The very first thing you should do after that is go to Microsoft and download all of the updates needed to help protect your system from vulnerabilities that can be exploited by malware.

You should also get a third party firewall, rather than just the XP one, which only blocks incoming packets. A third party one, such as Zone Alarm free, will block both incoming and outgoing.

I also recommend downloading  *SPYWAREBLASTER* for added protection.

*Read here* for info on how to tighten your security.

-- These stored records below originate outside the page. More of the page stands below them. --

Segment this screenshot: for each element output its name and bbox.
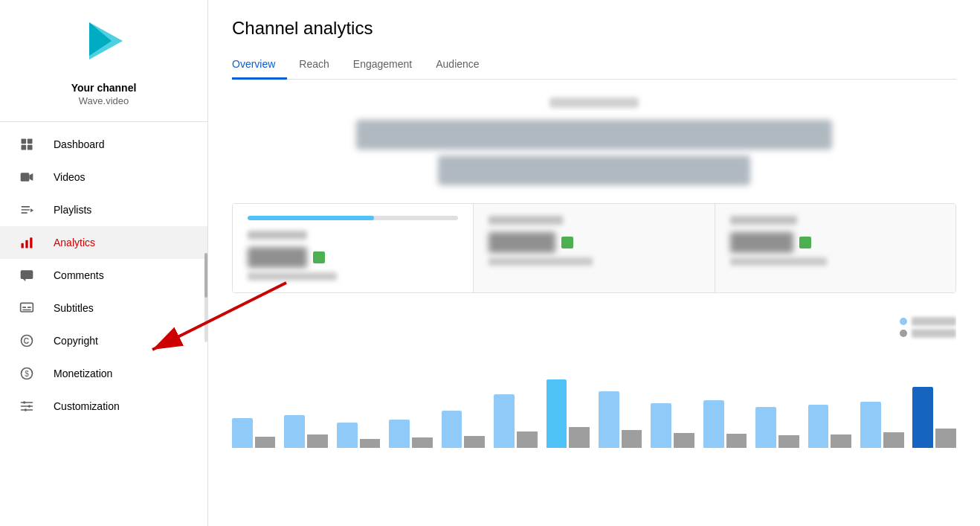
bar-2-gray	[307, 434, 328, 448]
bar-5-blue	[442, 411, 462, 448]
sidebar-item-videos[interactable]: Videos	[0, 161, 207, 193]
bar-group-10	[703, 400, 747, 448]
sidebar: Your channel Wave.video Dashboard	[0, 0, 208, 526]
svg-marker-16	[23, 279, 25, 281]
legend-label-views	[912, 317, 956, 326]
svg-marker-11	[30, 208, 33, 212]
customization-label: Customization	[54, 400, 120, 412]
bar-9-gray	[674, 433, 694, 448]
svg-marker-7	[29, 173, 33, 181]
stat-label-blur-2	[489, 216, 563, 225]
bar-group-13	[860, 402, 903, 448]
stat-value-row-1	[248, 247, 458, 268]
bar-8-gray	[622, 430, 642, 448]
bar-group-12	[808, 405, 851, 448]
tab-overview[interactable]: Overview	[232, 51, 287, 80]
sidebar-item-subtitles[interactable]: Subtitles	[0, 292, 207, 324]
videos-label: Videos	[54, 171, 86, 183]
stat-card-2	[474, 204, 715, 292]
blurred-headline-section	[232, 97, 956, 185]
sidebar-scrollbar[interactable]	[204, 253, 207, 342]
sidebar-item-copyright[interactable]: Copyright	[0, 324, 207, 357]
blurred-tag	[549, 97, 639, 108]
stat-value-blur-2	[489, 232, 555, 253]
bar-group-4	[389, 420, 432, 448]
stat-value-blur-3	[730, 232, 793, 253]
bar-chart	[232, 317, 956, 466]
bar-10-gray	[726, 434, 747, 448]
dashboard-icon	[18, 135, 36, 153]
bar-4-gray	[412, 437, 433, 448]
bar-14-dark	[912, 387, 933, 448]
bar-group-6	[494, 394, 537, 448]
tab-audience[interactable]: Audience	[424, 51, 491, 80]
legend-item-watchtime	[900, 329, 956, 338]
blurred-headline-1	[356, 120, 832, 150]
blurred-headline-2	[438, 155, 750, 185]
copyright-icon	[18, 332, 36, 350]
svg-point-26	[25, 408, 27, 411]
sidebar-item-playlists[interactable]: Playlists	[0, 193, 207, 226]
sidebar-item-monetization[interactable]: $ Monetization	[0, 357, 207, 390]
sidebar-item-analytics[interactable]: Analytics	[0, 226, 207, 259]
bar-group-1	[232, 418, 275, 448]
bar-2-blue	[284, 415, 305, 448]
bar-1-blue	[232, 418, 253, 448]
logo	[78, 15, 130, 82]
stats-row	[232, 203, 956, 293]
svg-point-25	[28, 405, 30, 407]
sidebar-item-dashboard[interactable]: Dashboard	[0, 128, 207, 161]
bar-group-7	[547, 379, 590, 448]
bar-11-blue	[755, 407, 776, 448]
customization-icon	[18, 397, 36, 415]
svg-rect-8	[22, 206, 30, 208]
sidebar-item-customization[interactable]: Customization	[0, 390, 207, 423]
bar-12-blue	[808, 405, 829, 448]
svg-rect-13	[25, 240, 28, 248]
tab-reach[interactable]: Reach	[287, 51, 341, 80]
bar-group-9	[651, 403, 694, 448]
svg-rect-18	[22, 307, 26, 308]
svg-rect-4	[22, 145, 27, 150]
stat-badge-2	[561, 237, 573, 248]
subtitles-icon	[18, 299, 36, 317]
stat-progress-1	[248, 216, 458, 220]
tab-engagement[interactable]: Engagement	[341, 51, 424, 80]
bar-13-blue	[860, 402, 881, 448]
svg-rect-15	[21, 270, 33, 279]
sidebar-item-comments[interactable]: Comments	[0, 259, 207, 292]
stat-badge-3	[799, 237, 811, 248]
comment-icon	[18, 266, 36, 284]
bar-group-14	[912, 387, 955, 448]
stat-value-row-3	[730, 232, 941, 253]
bar-group-8	[599, 391, 642, 448]
subtitles-label: Subtitles	[54, 302, 94, 314]
svg-point-21	[22, 336, 33, 347]
stat-value-blur-1	[248, 247, 307, 268]
bar-8-blue	[599, 391, 619, 448]
legend-item-views	[900, 317, 956, 326]
monetization-icon: $	[18, 365, 36, 382]
bar-group-2	[284, 415, 327, 448]
stat-label-blur-1	[248, 231, 307, 240]
bar-group-3	[337, 423, 380, 448]
chart-legend	[900, 317, 956, 338]
bar-7-gray	[569, 427, 590, 448]
legend-dot-views	[900, 318, 907, 325]
page-title: Channel analytics	[232, 18, 956, 39]
svg-rect-5	[28, 145, 33, 150]
bar-group-5	[442, 411, 485, 448]
bar-10-blue	[703, 400, 724, 448]
sidebar-nav: Dashboard Videos Playlists	[0, 128, 207, 423]
channel-name: Wave.video	[79, 95, 129, 106]
monetization-label: Monetization	[54, 368, 112, 379]
video-icon	[18, 168, 36, 186]
playlists-label: Playlists	[54, 204, 91, 216]
stat-card-1	[233, 204, 474, 292]
analytics-label: Analytics	[54, 237, 95, 248]
tabs-bar: Overview Reach Engagement Audience	[232, 51, 956, 80]
legend-label-watchtime	[912, 329, 956, 338]
bar-1-gray	[255, 437, 276, 448]
sidebar-divider	[0, 121, 207, 122]
svg-rect-14	[30, 237, 32, 248]
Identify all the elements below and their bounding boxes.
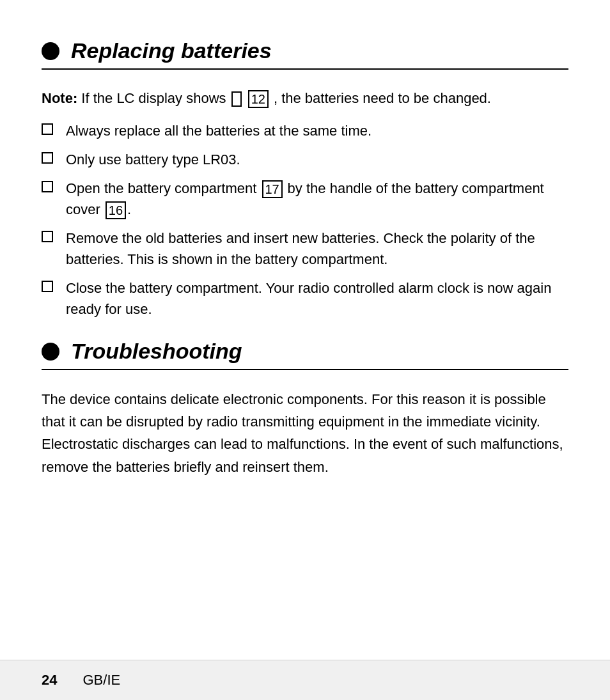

I will send you a private message with information regarding malware removal training.


----------



## Lacoste (Feb 2, 2007)

Greetings Karen,

I have read both link and study the conditions and environment both forums have offered. For the past 2 days I have been weighing the time and dedication one would required for this booth camps.

I am interested, but since I am new at my company I am undergoing several booth camps and training (not to mention several 15 hrs/day work) my schedule is very hectic at the moment.

Thank you for the link, It will take me sometime to actually be a member to those forums but eventually Ill join and undergo their boothcamps. I guess I shouldn't said pc expert so easily.


Well Ill close this thread soon after I reformat, but before that are the list here is enough for the security for my new os?

HJTthis
ATS Cleanup exe
AVG 7 free edition 
Lavasoft AD-aware and 
spyware blaster?

thank you
lacoste


----------



## Cookiegal (Aug 27, 2003)

That's understable. You really need to have the time to devote to it.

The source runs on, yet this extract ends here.